Almost all of Cannon’s large paintings are portraits, often in electric shades of orange, purple and brilliant blue. Many vividly depict Native Americans as living, sometimes flawed individuals. His figures have pot bellies , wide hips or skeptical expressions , and one of them slouches in a folding lawn chair . But they are still here, they seem to say, surviving and even flourishing—not decorative stereotypes but people getting by in the modern world.

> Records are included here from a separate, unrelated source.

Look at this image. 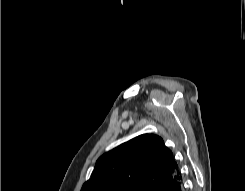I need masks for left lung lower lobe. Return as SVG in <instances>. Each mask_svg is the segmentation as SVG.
Masks as SVG:
<instances>
[{"mask_svg":"<svg viewBox=\"0 0 245 191\" xmlns=\"http://www.w3.org/2000/svg\"><path fill=\"white\" fill-rule=\"evenodd\" d=\"M157 191H183V179L178 165Z\"/></svg>","mask_w":245,"mask_h":191,"instance_id":"1","label":"left lung lower lobe"}]
</instances>
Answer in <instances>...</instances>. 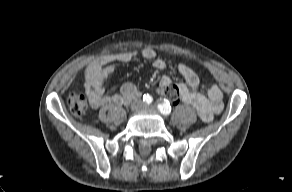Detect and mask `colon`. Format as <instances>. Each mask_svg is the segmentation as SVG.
Here are the masks:
<instances>
[{
    "instance_id": "5ec220e1",
    "label": "colon",
    "mask_w": 292,
    "mask_h": 192,
    "mask_svg": "<svg viewBox=\"0 0 292 192\" xmlns=\"http://www.w3.org/2000/svg\"><path fill=\"white\" fill-rule=\"evenodd\" d=\"M158 92L174 103H178L179 101L178 95L170 87H160ZM67 103L70 111L77 116L83 114L88 106L86 95L80 90L71 91L67 97Z\"/></svg>"
}]
</instances>
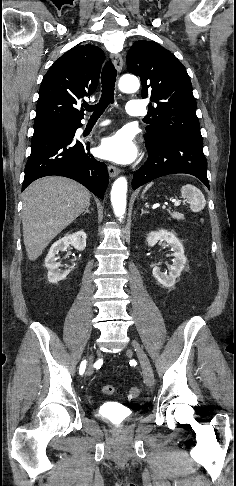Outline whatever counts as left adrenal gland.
Wrapping results in <instances>:
<instances>
[{
  "instance_id": "left-adrenal-gland-1",
  "label": "left adrenal gland",
  "mask_w": 236,
  "mask_h": 486,
  "mask_svg": "<svg viewBox=\"0 0 236 486\" xmlns=\"http://www.w3.org/2000/svg\"><path fill=\"white\" fill-rule=\"evenodd\" d=\"M144 213H148V211L141 209V215H143Z\"/></svg>"
}]
</instances>
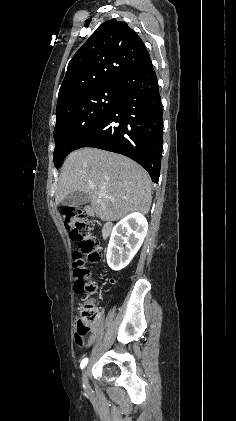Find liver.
<instances>
[{
  "label": "liver",
  "mask_w": 236,
  "mask_h": 421,
  "mask_svg": "<svg viewBox=\"0 0 236 421\" xmlns=\"http://www.w3.org/2000/svg\"><path fill=\"white\" fill-rule=\"evenodd\" d=\"M89 184H95L94 188ZM75 190L87 192L93 213L101 221H119L130 213L147 215L150 211L148 172L135 160L117 152L89 146L70 152L61 168L56 204Z\"/></svg>",
  "instance_id": "obj_1"
}]
</instances>
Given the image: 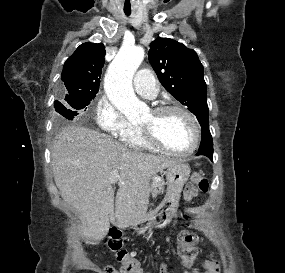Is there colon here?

Cannon made several smaller images depicting George Custer, the U.S. Army commander whose “last stand” was a resounding victory for Native American forces fighting a move to drive them off their land. In an untitled portrait of Custer made out of felt, the word “Ugh?” rises from his head in a cartoon thought bubble, as Cannon seems to ask dryly how this guy ever emerged as an American hero.
“What was key about T.C. was how he appropriated certain moments [and] characters in American history, but from an indigenous perspective,” Kramer says. “He was doing it with a wry humor, and he was borrowing the visual language of the oppressors and using it as a platform to explore Native identity [and] Native history.”
Between his “natural talent at painting people” and his sunshine-bright colors, Kramer says, his images pull viewers in. “As human beings, we’re drawn to other human beings on canvas.” Portraiture, she says, was “a really useful tool” for Cannon in focusing on the uncomfortable topics he wanted to bring to the fore. “So many issues he was grappling with in the 1960s and ’70s”—freedom of religion, ethnic identity, cultural appropriation—“are still so relevant.”
“T.C. Cannon: At the Edge of America,” curated by Karen Kramer, is on view at the National Museum of the American Indian, George Gustav Heye Center, One Bowling Green, New York, New York, through September 16.